**Input data**
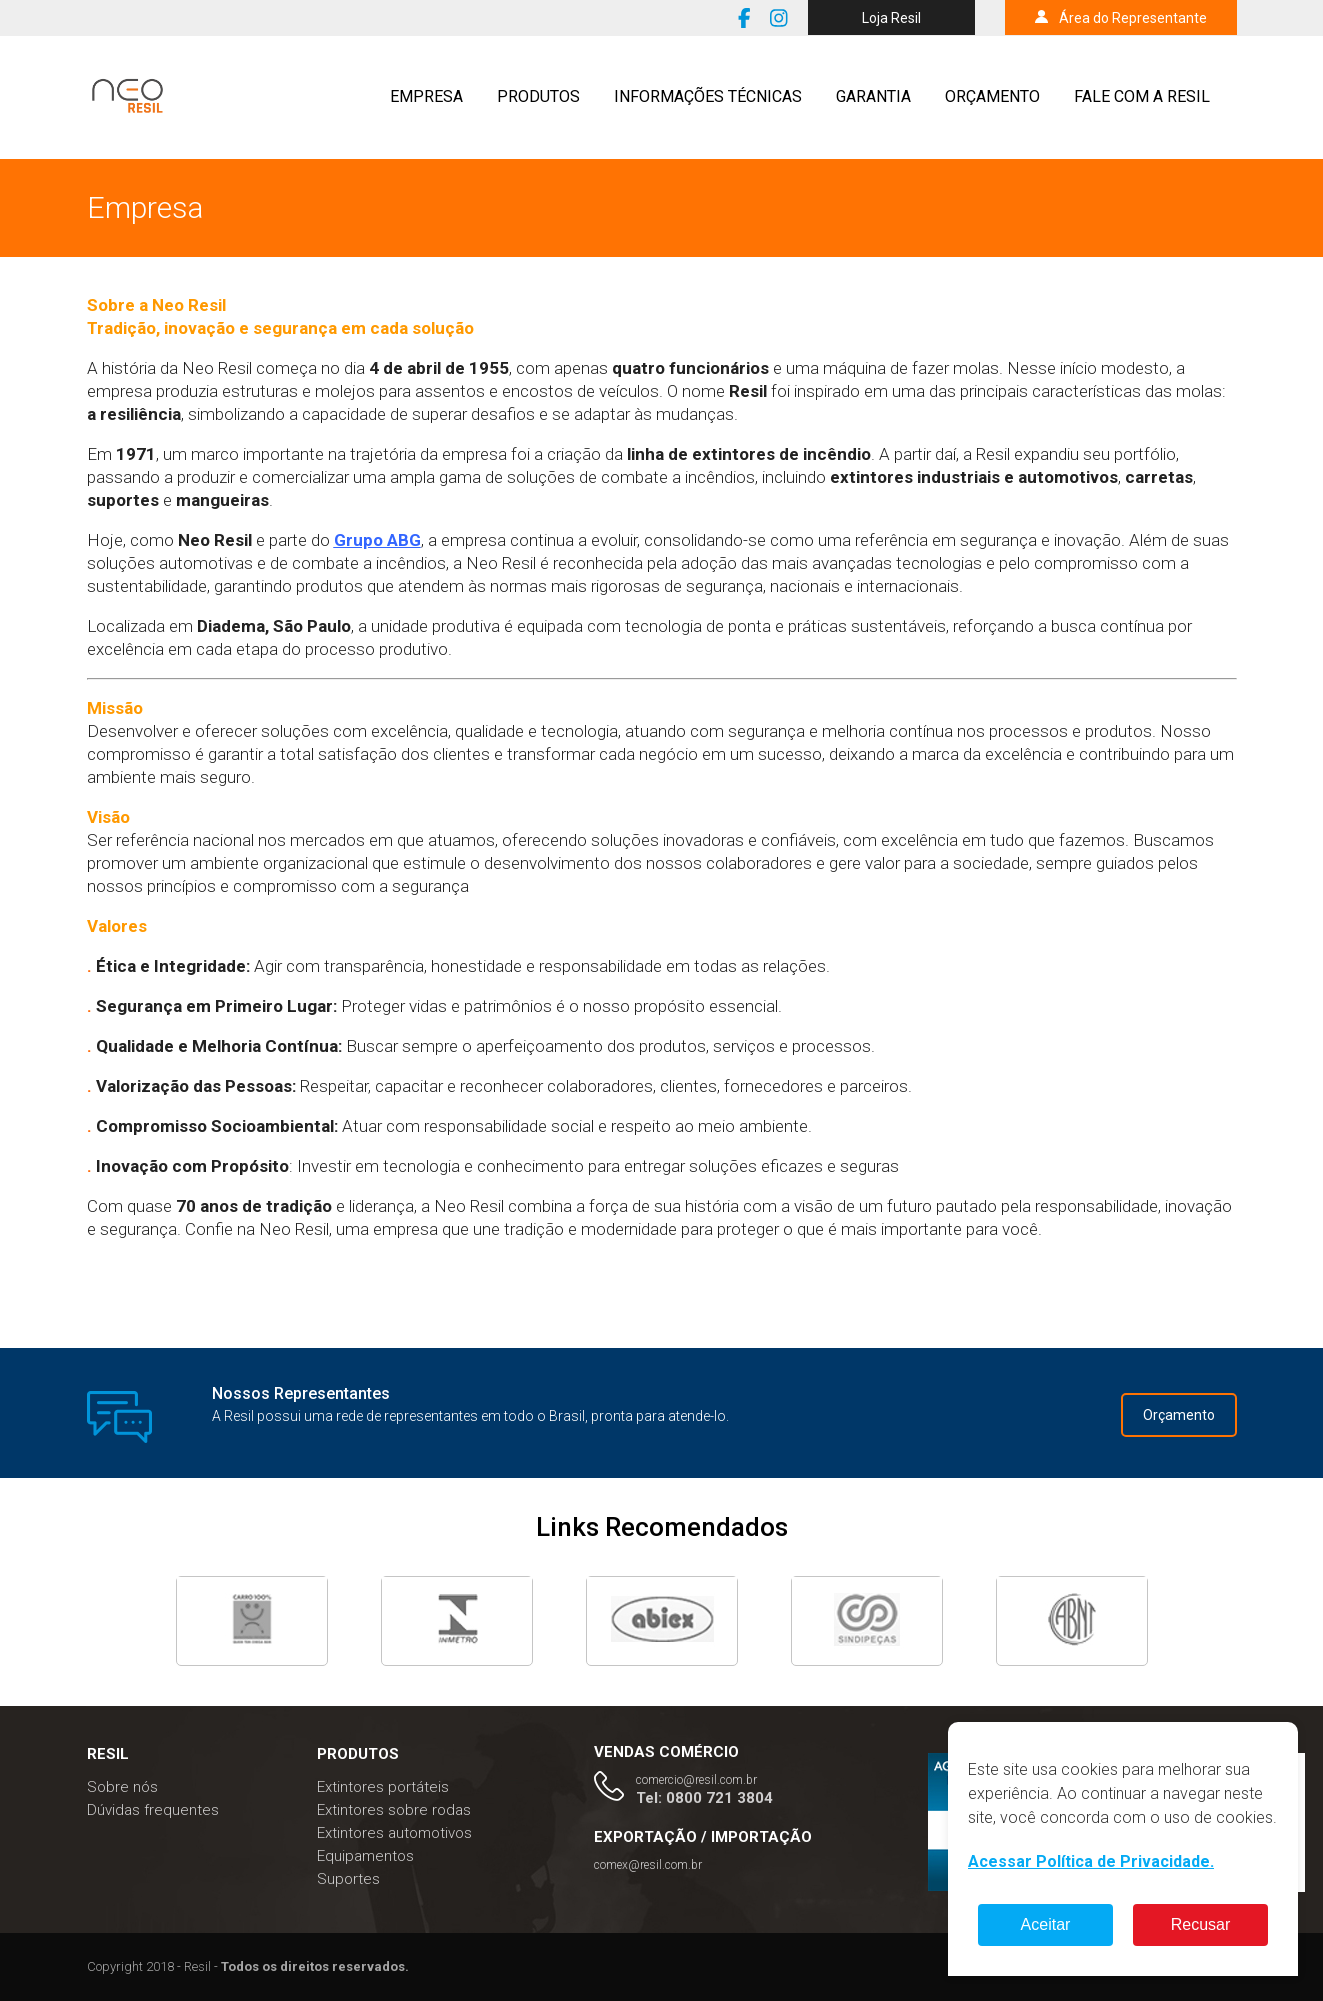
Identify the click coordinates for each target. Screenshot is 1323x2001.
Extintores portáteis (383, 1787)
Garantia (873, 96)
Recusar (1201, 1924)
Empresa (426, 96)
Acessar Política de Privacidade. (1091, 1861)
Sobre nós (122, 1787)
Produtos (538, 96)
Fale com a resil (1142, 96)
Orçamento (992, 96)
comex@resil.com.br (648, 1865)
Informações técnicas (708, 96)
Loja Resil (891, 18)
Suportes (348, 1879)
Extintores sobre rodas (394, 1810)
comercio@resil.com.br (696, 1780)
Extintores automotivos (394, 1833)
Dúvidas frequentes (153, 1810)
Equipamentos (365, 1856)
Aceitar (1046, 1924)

--

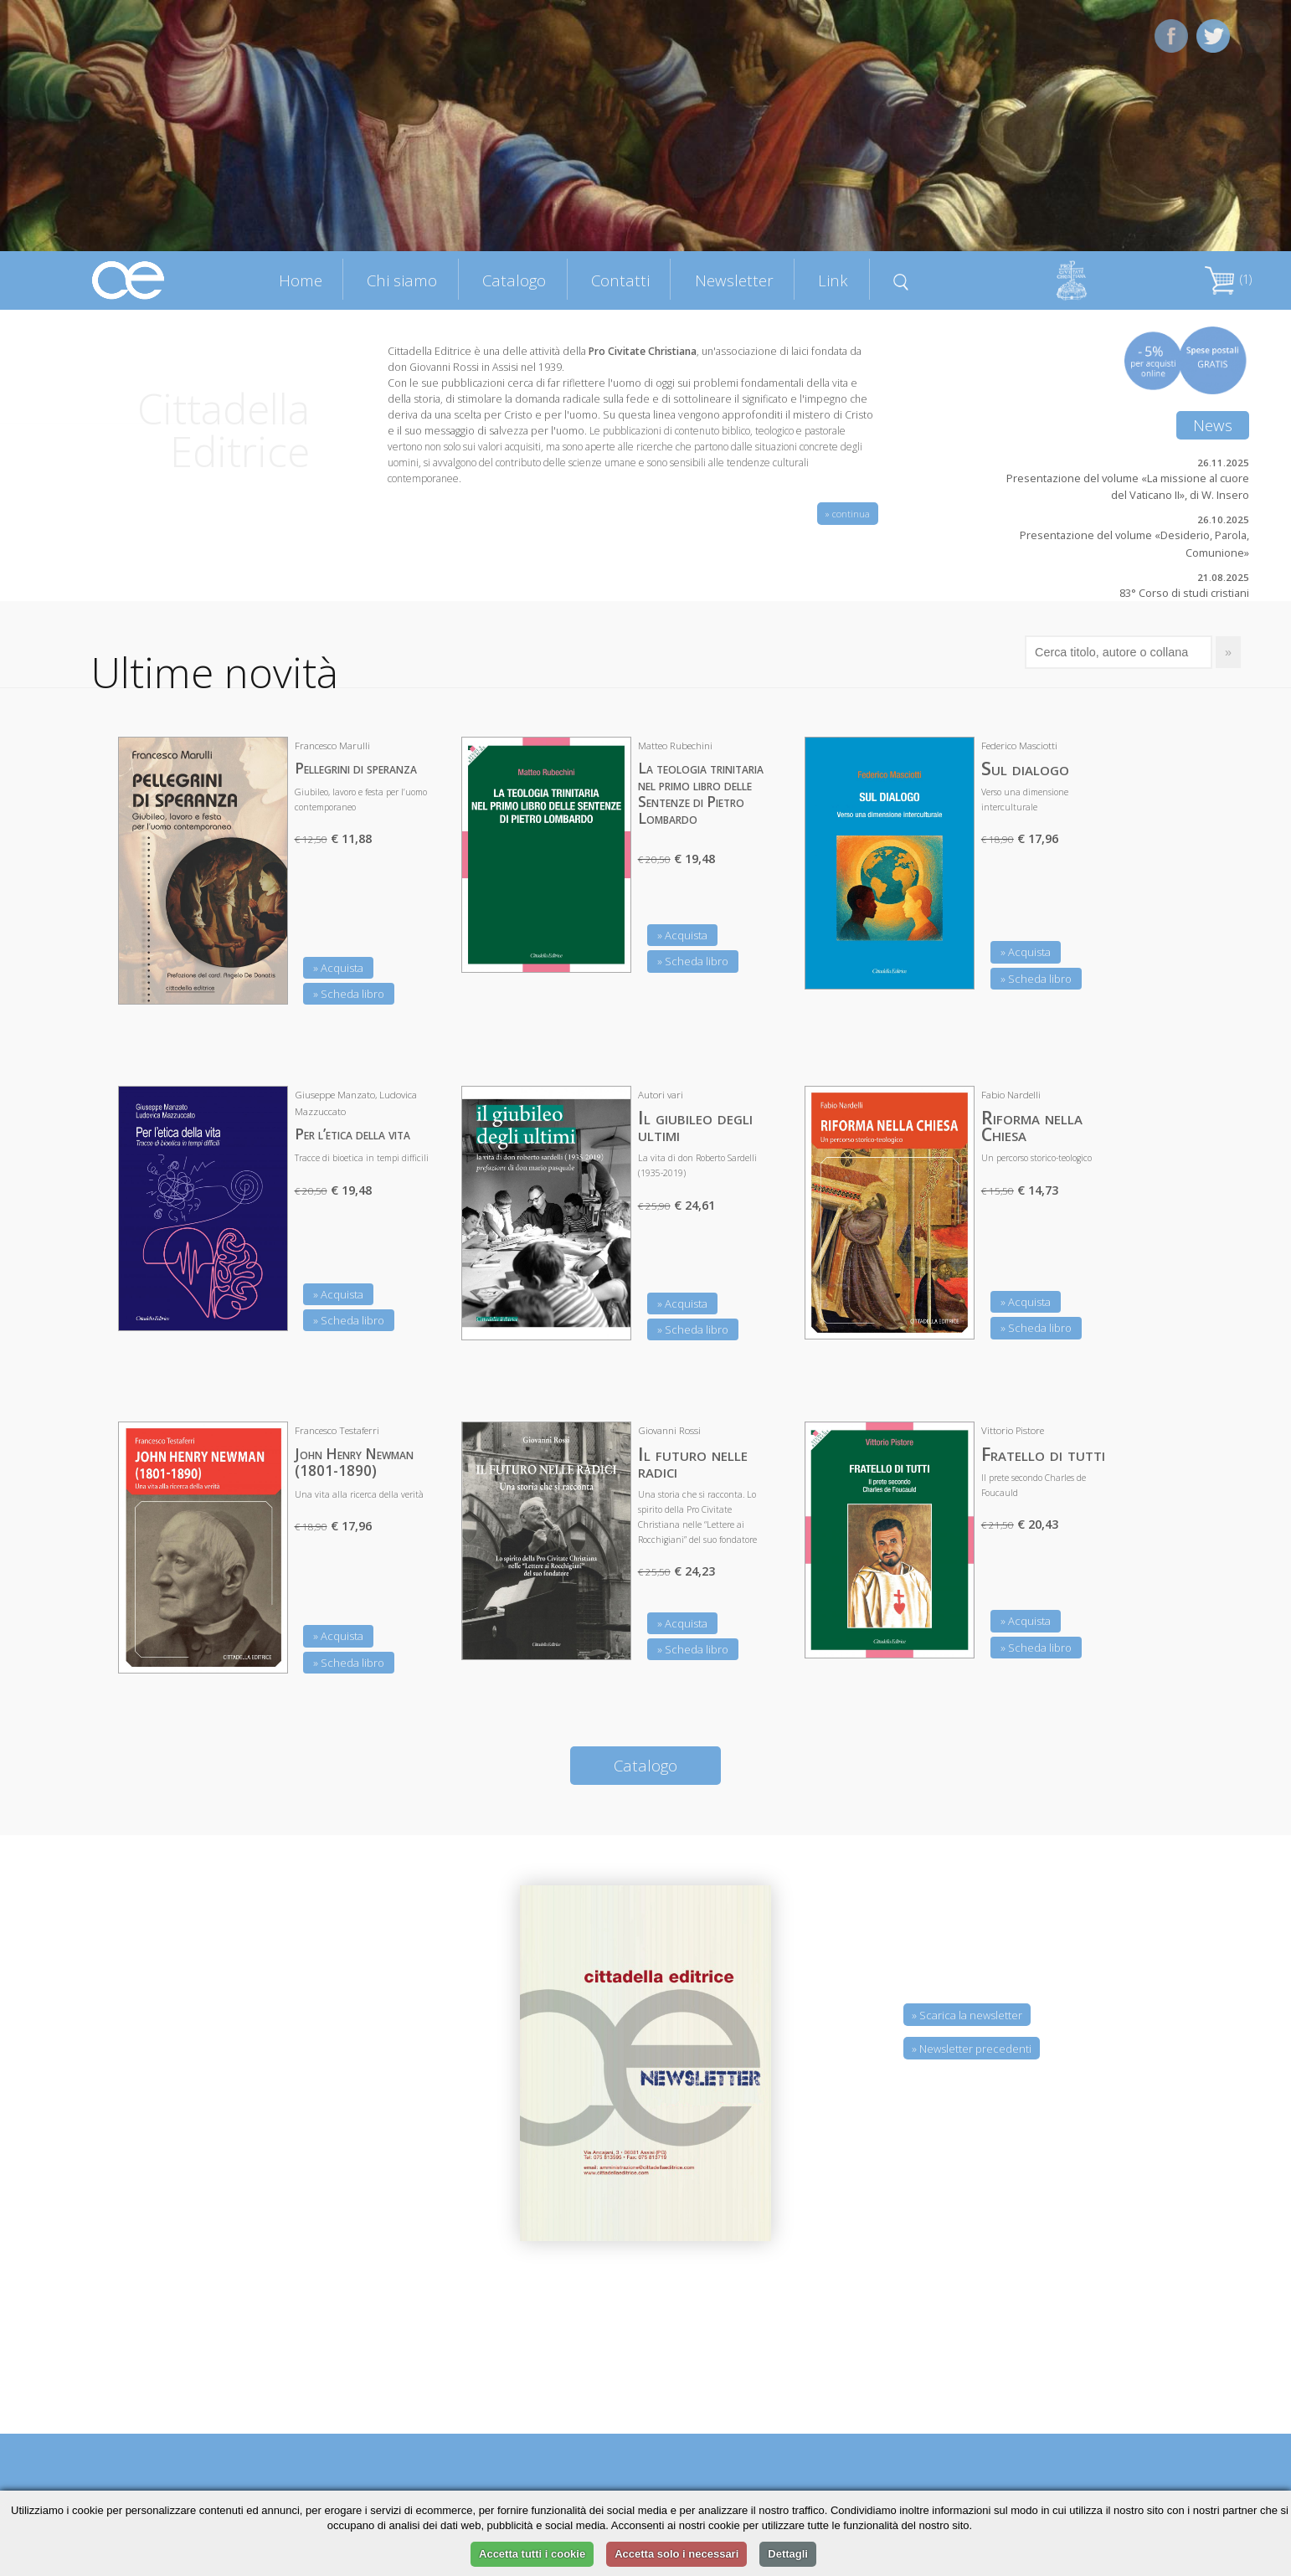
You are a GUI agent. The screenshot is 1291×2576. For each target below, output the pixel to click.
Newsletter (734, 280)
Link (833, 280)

...

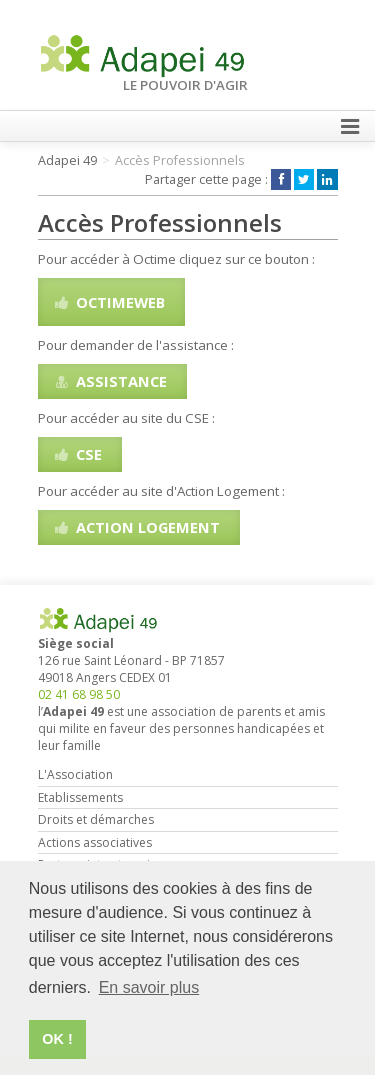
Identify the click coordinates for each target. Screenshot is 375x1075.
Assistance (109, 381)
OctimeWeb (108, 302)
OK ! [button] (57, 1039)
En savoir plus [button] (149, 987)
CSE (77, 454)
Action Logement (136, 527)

**Problem statement**
In the listing above, find the line with "Produtos (538, 96)" and the line with "Aceitar (1046, 1924)"; output exactly those lines and all lines between them.

**Expected answer**
Produtos (538, 96)
Fale com a resil (1142, 96)
Orçamento (992, 96)
comex@resil.com.br (648, 1865)
Informações técnicas (708, 96)
Loja Resil (891, 18)
Suportes (348, 1879)
Extintores sobre rodas (394, 1810)
comercio@resil.com.br (696, 1780)
Extintores automotivos (394, 1833)
Dúvidas frequentes (153, 1810)
Equipamentos (365, 1856)
Aceitar (1046, 1924)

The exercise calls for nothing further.